You mention the fact that books have not all the same thickness and you want the beginning of the text to always remain visible. There is perhaps a simpler way of handling your labels: have the text start at a fixed distance from the cell left edge. Then labels are always glued at the same position on the back cover and folded on the spine and front cover. The label will extend a variable distance on the front cover but text will always be positioned correctly on the spine.

This alternative does not need nested tables, frames nor manual tuning. See second table in example file.


Ahhh, thank you so much!! This is basically perfect. I’m so happy!

If you happen to have time, I have four more questions:

  1. With “Keep inside text boundaries” toggled on for frames: longer names seem to respect cell dimensions and padding, except cell borders look thinner within Writer. Does that matter?

  1. Pasting unformatted text into a frame causes the frame to float to the top. If this is unfixable, that’s totally fine. But if there’s a way to paste into a frame without this happening, it’d be good to know?

  2. Shorter names are printing center-right. They look centered in the .odt file though. Any advice on how to troubleshoot that?

  3. To double-check, the way to set up my label sheet is to manually insert a frame into each cell with the direct settings I want (autosize on, border off, etc). Since “anchor to: frame” isn’t an available option when trying to edit frame style from style navigator.

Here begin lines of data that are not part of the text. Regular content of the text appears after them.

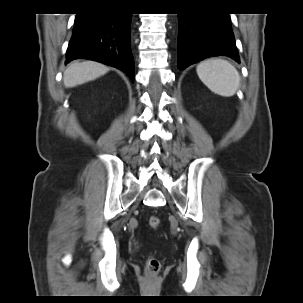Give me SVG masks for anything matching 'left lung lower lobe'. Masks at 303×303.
Returning a JSON list of instances; mask_svg holds the SVG:
<instances>
[{"label": "left lung lower lobe", "mask_w": 303, "mask_h": 303, "mask_svg": "<svg viewBox=\"0 0 303 303\" xmlns=\"http://www.w3.org/2000/svg\"><path fill=\"white\" fill-rule=\"evenodd\" d=\"M177 50L180 70L218 55L240 62L227 13L178 14Z\"/></svg>", "instance_id": "obj_1"}]
</instances>
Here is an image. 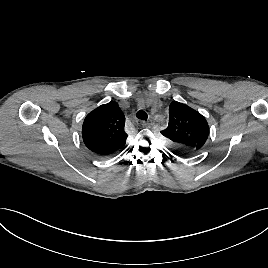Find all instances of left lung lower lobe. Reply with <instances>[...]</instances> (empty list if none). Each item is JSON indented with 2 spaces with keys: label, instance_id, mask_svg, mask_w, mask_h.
<instances>
[{
  "label": "left lung lower lobe",
  "instance_id": "obj_1",
  "mask_svg": "<svg viewBox=\"0 0 268 268\" xmlns=\"http://www.w3.org/2000/svg\"><path fill=\"white\" fill-rule=\"evenodd\" d=\"M177 150H179V152H181L183 155H192L195 154L196 152L189 150V149H185V148H177Z\"/></svg>",
  "mask_w": 268,
  "mask_h": 268
}]
</instances>
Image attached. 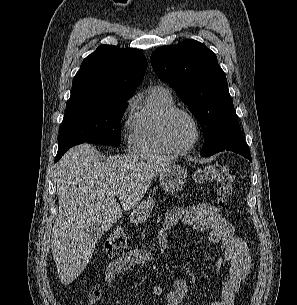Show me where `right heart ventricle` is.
<instances>
[{
	"mask_svg": "<svg viewBox=\"0 0 297 305\" xmlns=\"http://www.w3.org/2000/svg\"><path fill=\"white\" fill-rule=\"evenodd\" d=\"M176 107L171 92L162 86L153 87L136 110L131 124L129 146L131 151L141 154H166L170 151L159 136L162 115Z\"/></svg>",
	"mask_w": 297,
	"mask_h": 305,
	"instance_id": "e07e8e85",
	"label": "right heart ventricle"
}]
</instances>
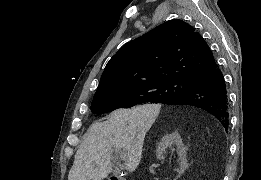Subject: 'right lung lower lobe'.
Segmentation results:
<instances>
[{"mask_svg":"<svg viewBox=\"0 0 261 180\" xmlns=\"http://www.w3.org/2000/svg\"><path fill=\"white\" fill-rule=\"evenodd\" d=\"M164 104H185L213 114L225 129L229 125V103L223 74L218 66L201 72L189 91Z\"/></svg>","mask_w":261,"mask_h":180,"instance_id":"right-lung-lower-lobe-1","label":"right lung lower lobe"}]
</instances>
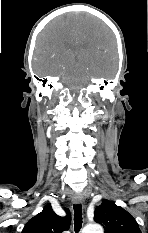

Seriously though, thank you again. This is muuuch better than what we’ve been doing.

I didn’t know nested tables were even an option, that’s good to know! Because the centered nested table isn’t going to center by longest line automatically, I think it’d have the same drawbacks as simply typing into the cell, while, like you say, being more complicated to set up.

Regarding where label placement, you’re totally right! And that’s in fact what we do. It works great for thin books. It’s just on larger books these left-aligned labels look bad. But they’re fully legible, which is what matters most for sure.


Answers to your questions:

  1. Keep inside text boundaries does nothing on cell dimensions or other attributes. When you set vertical dimension to AutoSize, the frame grows downwards. Since you can position a frame anywhere in a page, the growth may cause the frame to extend in the bottom margin or even become clipped at bottom because it grows beyond the bottom limit of the page. Keep within text boundaries will automatically shift the vertical position to avoid this (the position you set is then only a hint for optimal location) or even send the frame on next page.

    In your case, this is not a good idea because this will desynchronise with the label grid.

    Cell borders on your screenshot seem to be only visual clues from View>Table Borders, not real borders. So, this may be a display artefact or a psychological bias.
  2. Pasting unformatted text
    I don’t understand what you mean by “causes the frame to float to the top”. When you paste something into an object, this object becomes selected. Is this what you’re talking about?
  3. Shorter names
    Do you mean you have a difference between screen and print? Otherwise, it can be a consequence of mixing table and frames.
  4. I think that using a frame to constraint some data to a cell won’t work because the frame feature is an “escape” from the current flow constraints. The frame is not limited by the current object, only by the page. To constraint inside a cell, you must use something which is jailed inside the cell. This can be a table or a paragraph.
    In any circumstance, always choose the simplest solution. It usually avoids headaches.